Assim como estas correntes historiográficas, nosso propósito neste artigo é também fazer uma reflexão sobre uma fonte fílmica, buscando compreender seus confrontos e suas contribuições para a pesquisa em História.

O filme que iremos trabalhar chama-se Germinal, de 1993, dirigido por Claude Berri e baseado no romance de mesmo nome escrito por Émile Zola no final do século XIX. A história refere-se ao cotidiano de exploração sofrido pelos trabalhadores de várias minas de carvão na região de Montsou, França. Baixos salários, exaustivas jornadas e péssimas condições de trabalho são alguns dos pontos apresentados na obra. Mesmo com todas essas privações, a vida continuava em "Deux–cen–quarante", a vila de trabalhadores das minas Voreux, Jean-Bart e adjacências.

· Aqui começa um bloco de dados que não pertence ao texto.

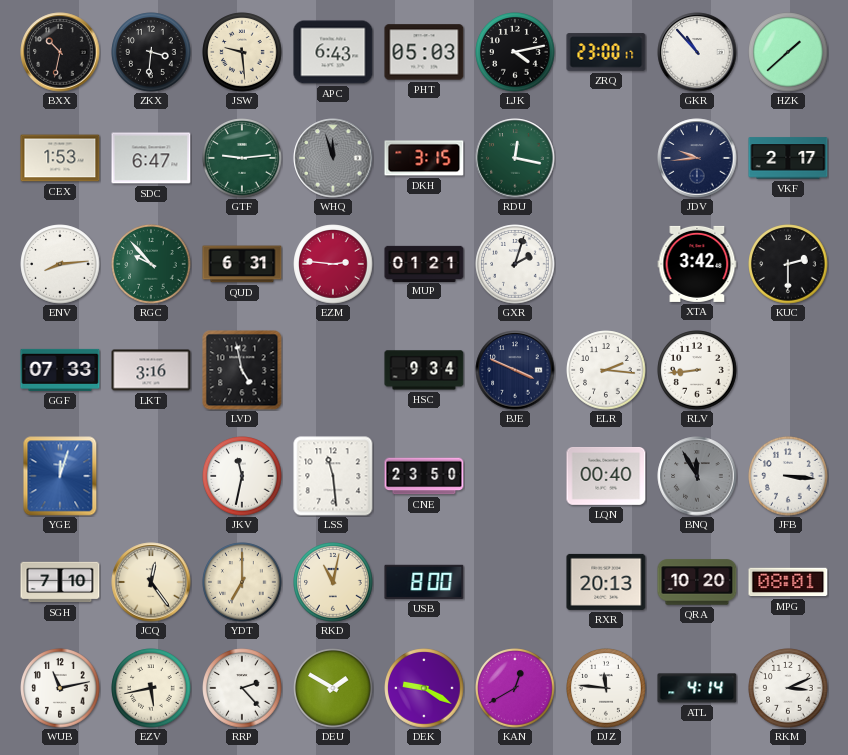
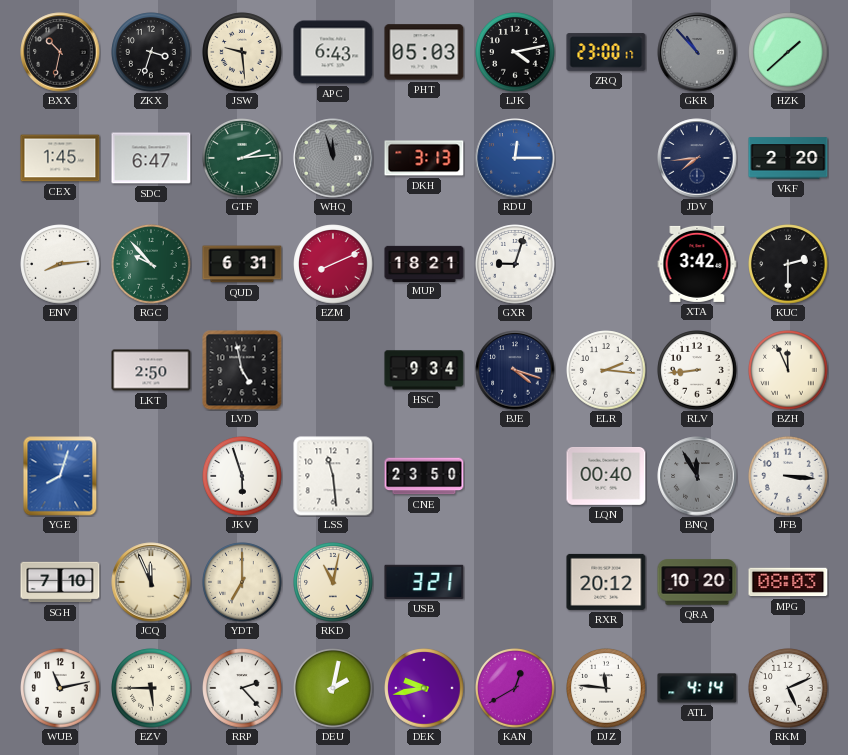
ZKX: 3:31 -> 3:33
GKR dial: white -> grey
CEX: 1:53 -> 1:45
GTF: 9:14 -> 2:14
DKH: 3:15 -> 3:13
RDU: 12:17 -> 12:15
RDU dial: green -> blue
JDV: 9:44 -> 7:44
VKF: 2:17 -> 2:20
EZM: 2:46 -> 8:11
MUP: 01:21 -> 18:21
GXR: 2:03 -> 9:03
GGF: 07:33 -> none
LKT: 3:16 -> 2:50
BJE: 3:49 -> 4:18
BZH: none -> 11:56
YGE: 12:03 -> 8:03
JKV: 11:32 -> 5:57
JCQ: 12:24 -> 11:56
USB: 8:00 -> 3:21
RXR: 20:13 -> 20:12
MPG: 08:01 -> 08:03
EZV: 5:43 -> 5:45
DEU: 1:50 -> 2:02
DEK: 9:20 -> 9:43
RKM: 3:11 -> 5:11
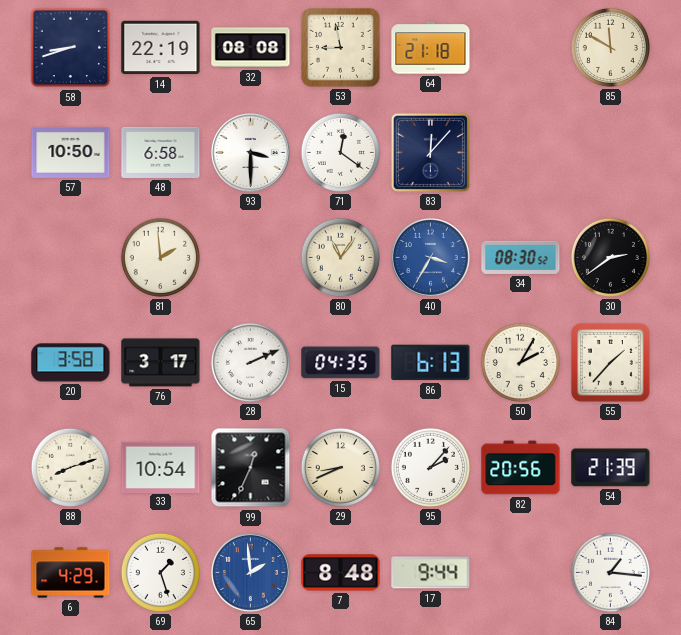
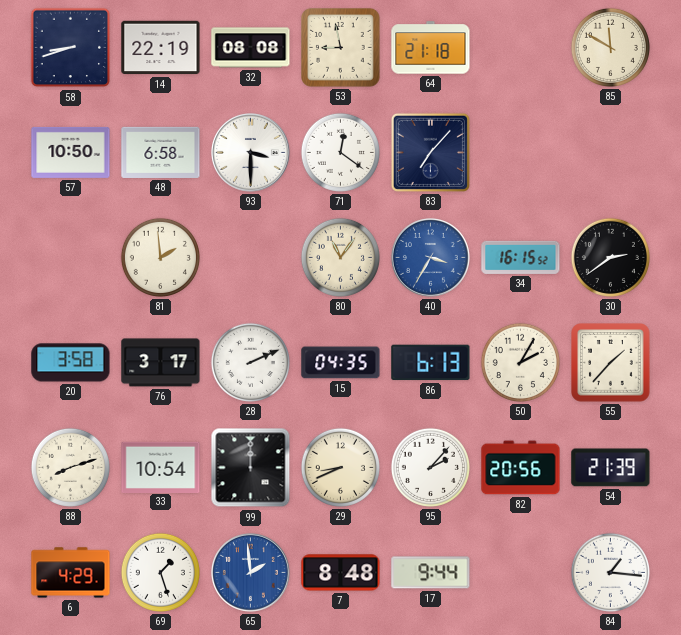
83: 12:07 -> 7:07
34: 08:30 -> 16:15
99: 12:34 -> 12:00
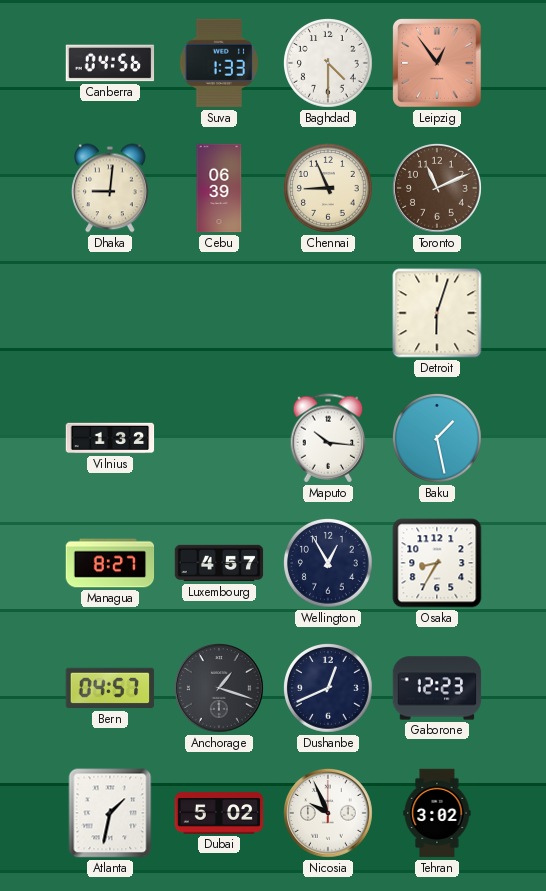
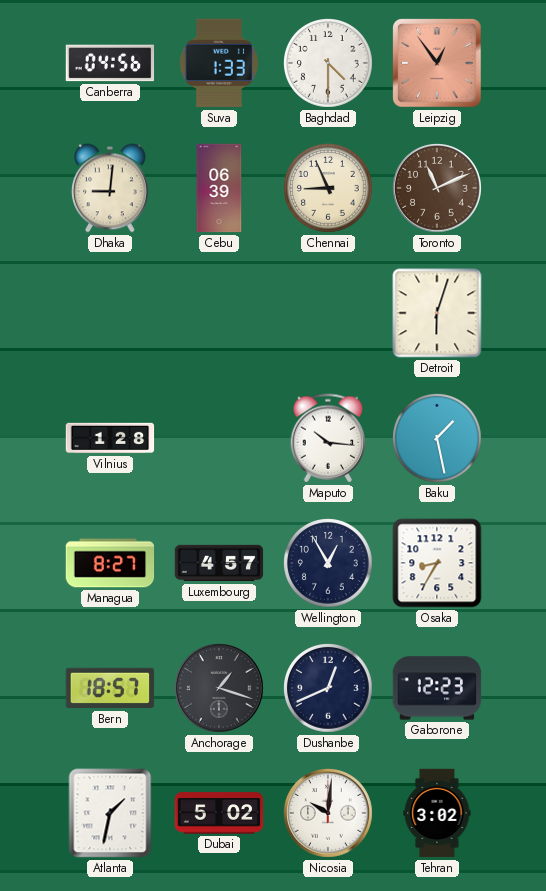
Vilnius: 1:32 -> 1:28
Bern: 04:57 -> 18:57
Nicosia: 9:56 -> 10:01
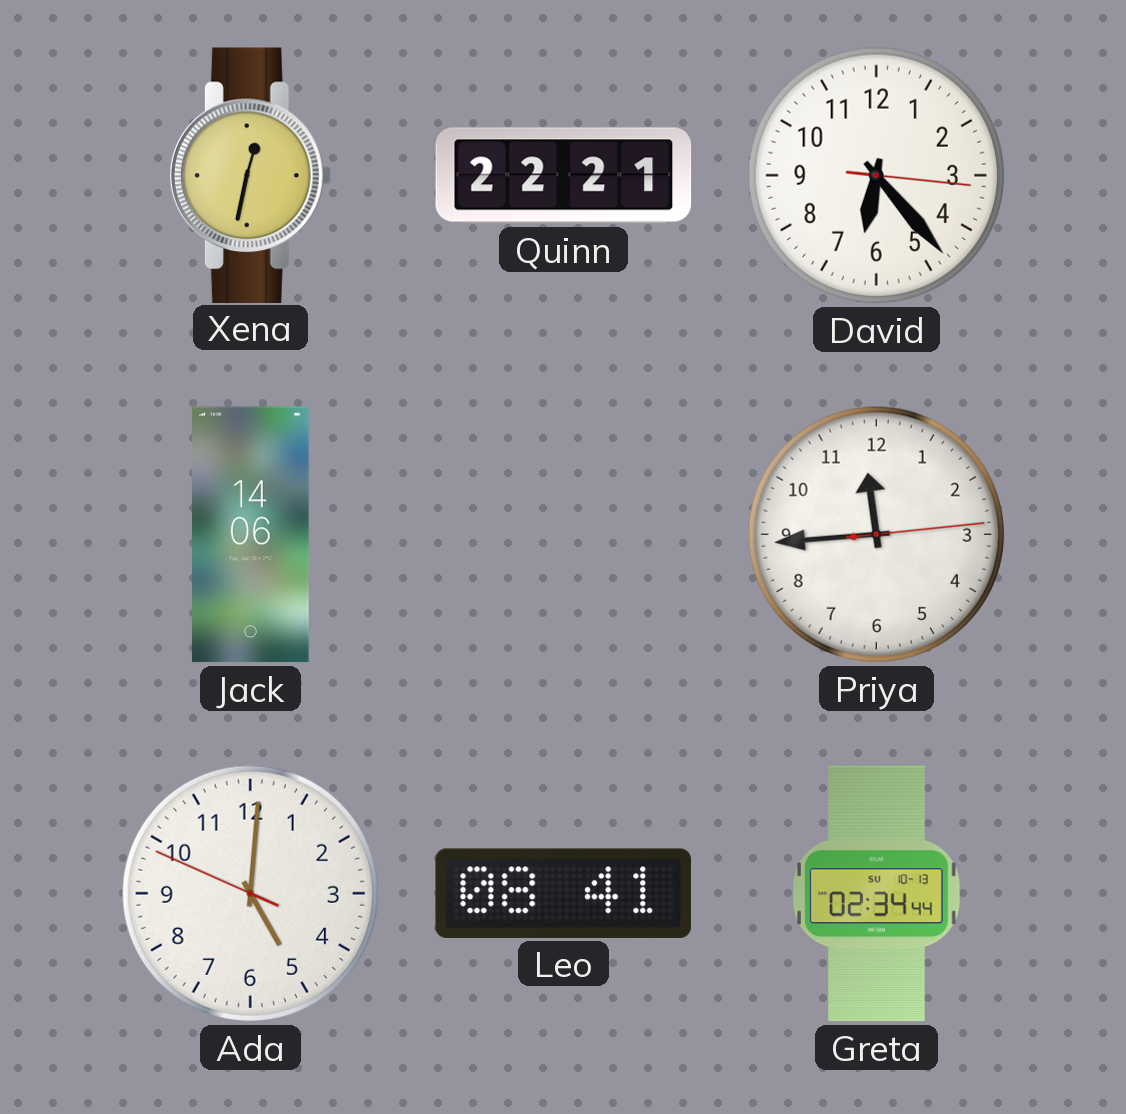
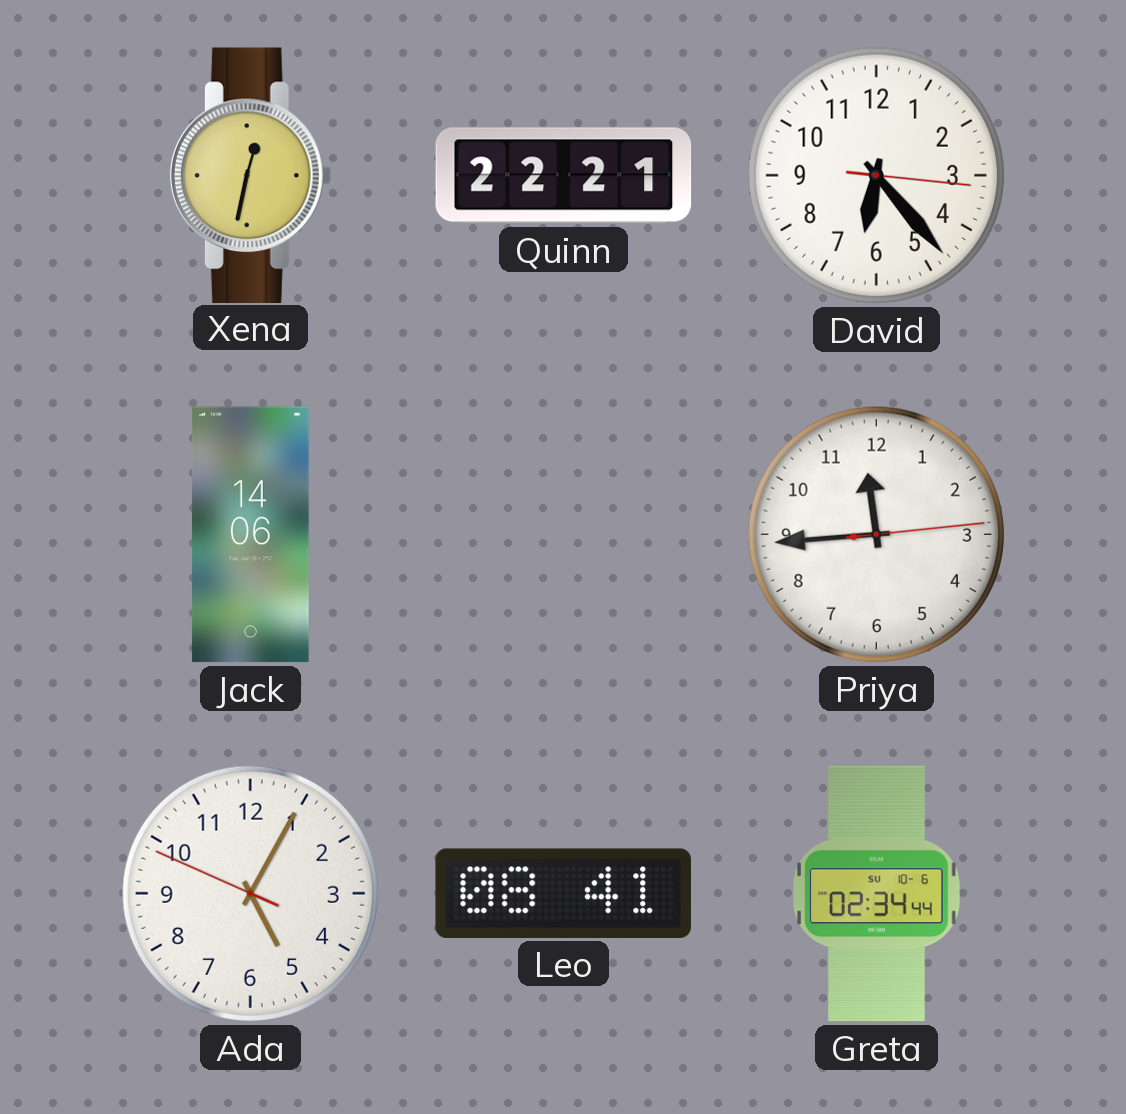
Ada: 5:00 -> 5:04
Greta date: SU 10-13 -> SU 10-6
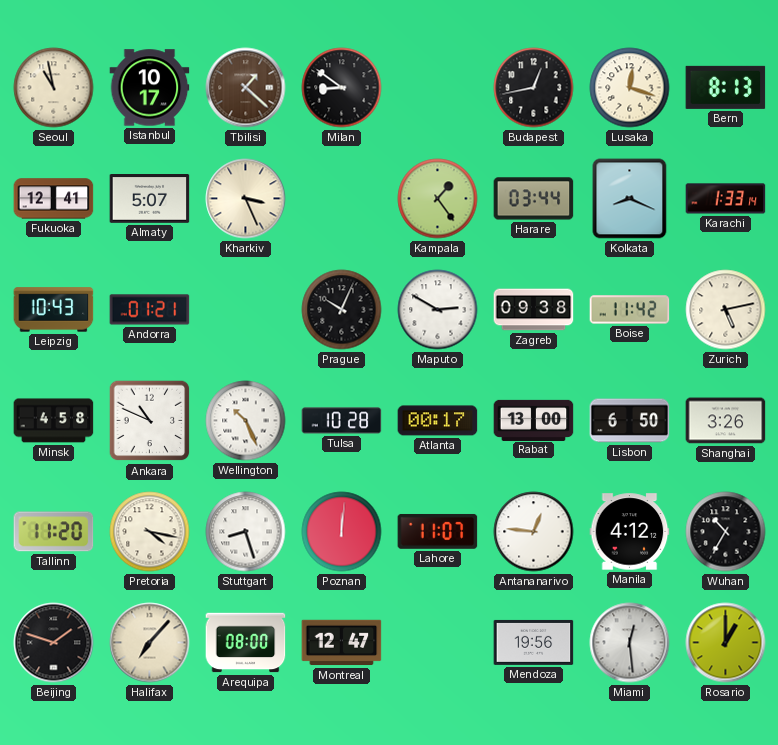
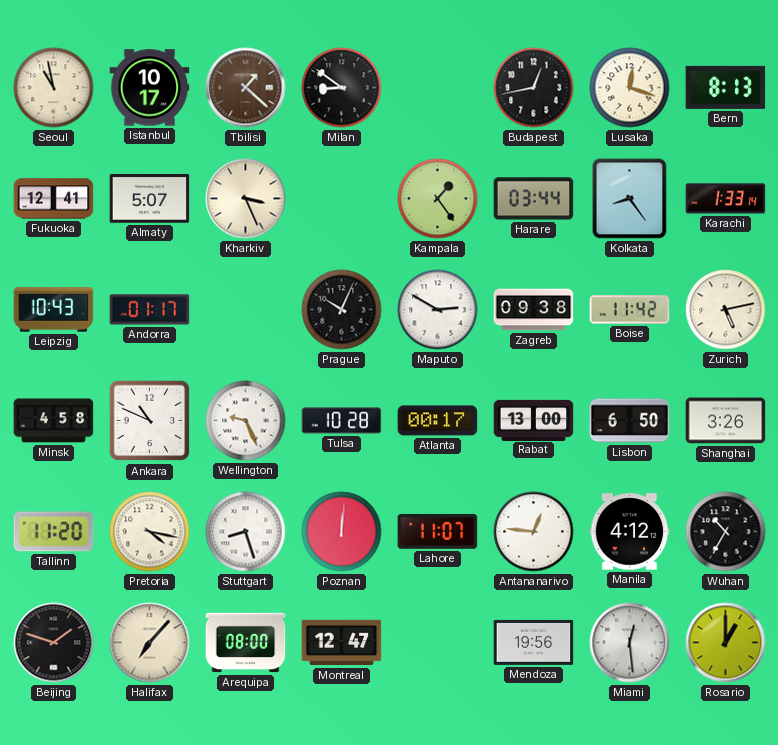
Kolkata: 8:19 -> 8:24
Andorra: 01:21 -> 01:17
Wellington: 10:26 -> 9:26
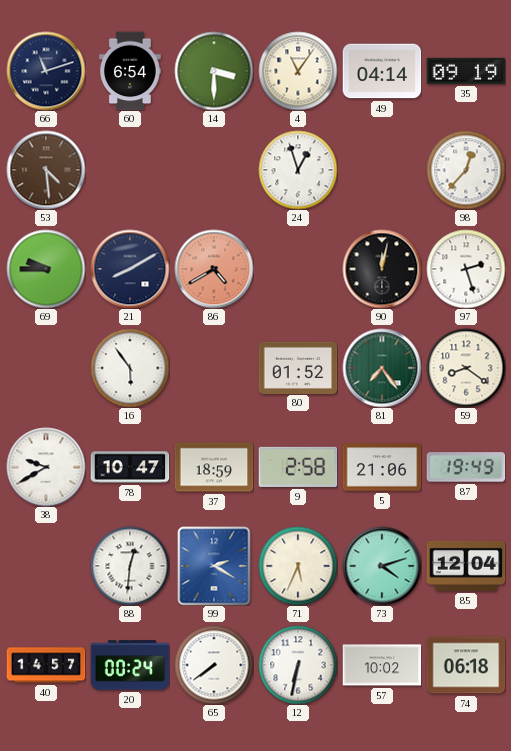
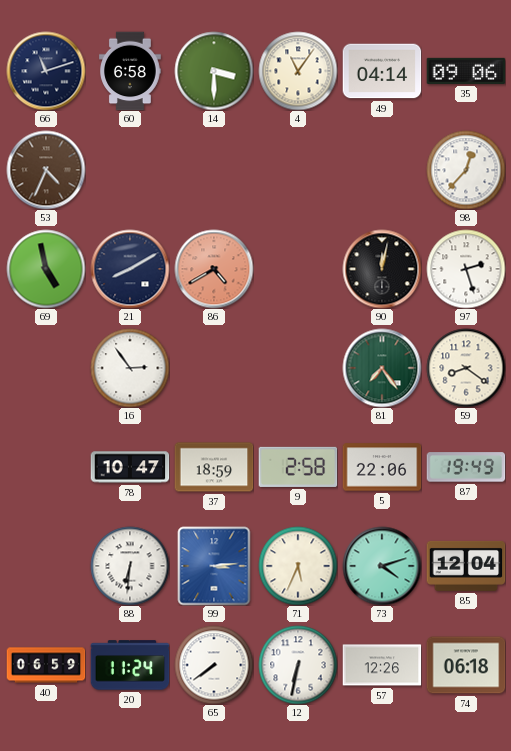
60: 6:54 -> 6:58
35: 09:19 -> 09:06
53: 4:29 -> 4:34
24: 12:57 -> none
69: 9:45 -> 4:58
16: 5:54 -> 2:54
80: 01:52 -> none
38: 9:40 -> none
5: 21:06 -> 22:06
88: 12:31 -> 6:31
99: 2:20 -> 3:14
40: 14:57 -> 06:59
20: 00:24 -> 11:24
57: 10:02 -> 12:26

Contudo, aos poucos os ânimos foram se acirrando, os mineiros começaram a ter consciência que a forma de vida que levavam não era algo natural, que enquanto eles penavam por pão e água ao fim do dia, os burgueses comiam carnes e biscoitos. O momento chave desses trabalhadores foi uma súbita redução de seus salários, que por sinal já eram baixíssimos. A alegação dada pelos burgueses para o acontecimento era a crise que o mundo capitalista estava vivendo, marcada pela superprodução de mercadorias e pela falta de mercados consumidores. Entretanto, os já desgastados proletários não agüentavam mais aquela situação e resolveram ir à luta, reivindicar seus direitos, entrar em greve.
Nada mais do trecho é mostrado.